The major motivation for in-house activities is to protect core products and process innovations. Locating core activities deep in-house can avoid encroachment from competitors, with proximity allowing for collaboration, closer monitoring and easy access to specialised resources and infrastructure.
Determine your sourcing options
Once the decision to outsource is taken, careful evaluation of sourcing options and analysing the total cost of ownership (TCO), and skill levels should be conducted. Corporations must focus on carefully determining their business-aligned sourcing strategy and core drivers for sourcing mix (onshore execution v offshoring v domestic outsourcing). The answers will be different for different companies and will depend on closer review of scope with various factors like cost sensitivity, degree of user interaction, business domain, scope clarity, time to market, complexity, size etc.
Enable the best option and task your PMO
If domestic outsourcing is a viable option, enabling providers will require a similar set of competencies and relationship management abilities that organisations implemented for enabling offshoring. The outsourcing programs (PMO) will be best positioned to provide leadership and support for such initiatives. I have shared details on maximising value from implementation of sourcing strategy and associated competencies in my bookTransformational Outsourcing. The complexity associated with enabling domestic outsourcing is actually lower than the complexity associated with enabling offshoring but it requires similar supporting operational and process frameworks.
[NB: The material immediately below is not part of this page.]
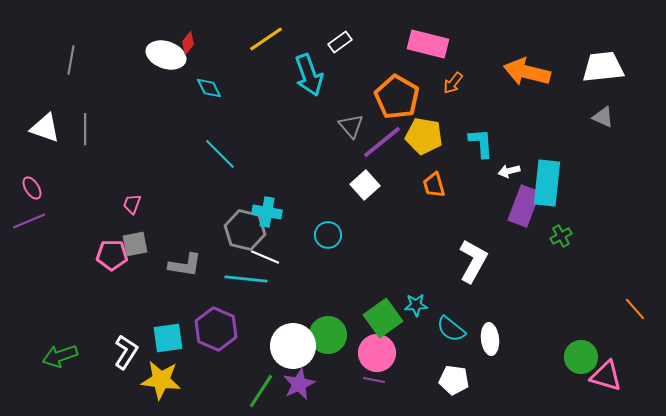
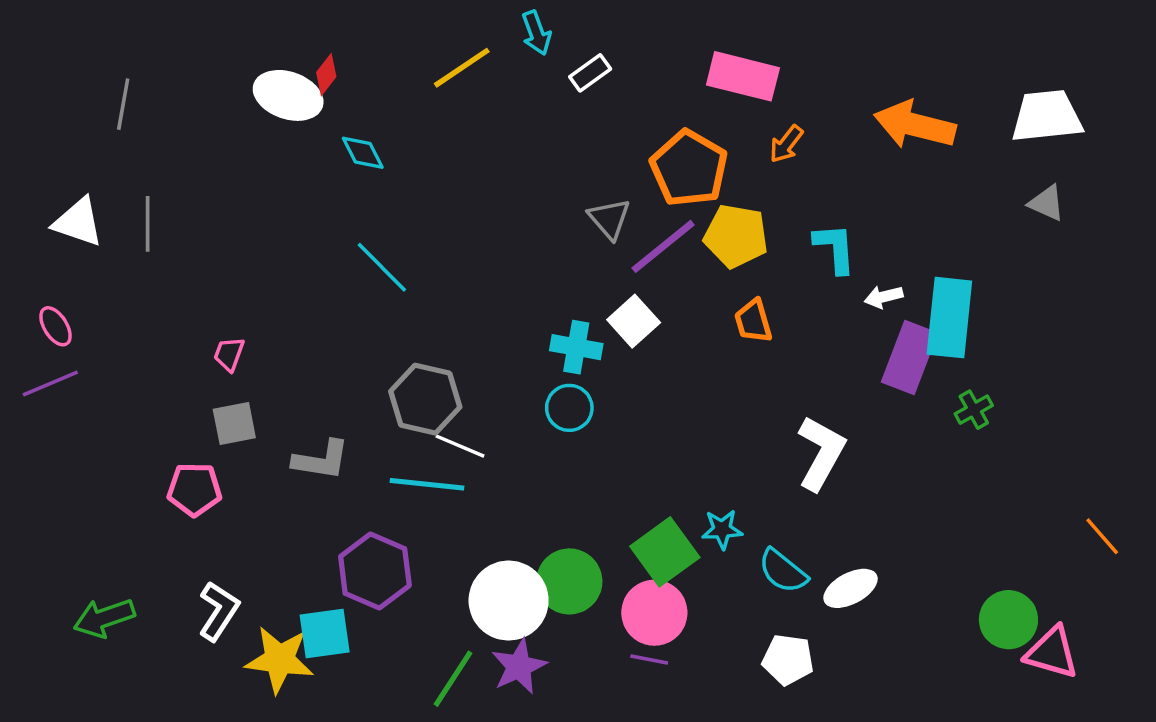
cyan arrow: (309, 75) -> (536, 33), moved, size x0.6
cyan cross: (267, 212) -> (576, 347), moved
pink pentagon: (112, 255) -> (194, 489), moved
cyan square: (168, 338) -> (325, 634), moved
white ellipse: (490, 339) -> (851, 588), turned 68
It is impossible to predict if the domestic outsourcing trend will continue; rather companies are advised to focus on the sourcing mix that provides them with the best value. A lot depends on how domestic destinations build maturity and deliver the promise of higher quality. The other factor that will determine success will be the investments in education and training to build the IT workforce. It is unlikely that industry will see any significant changes immediately. However, all sourcing models will be here to stay and will be preferred over others depending on specific situations.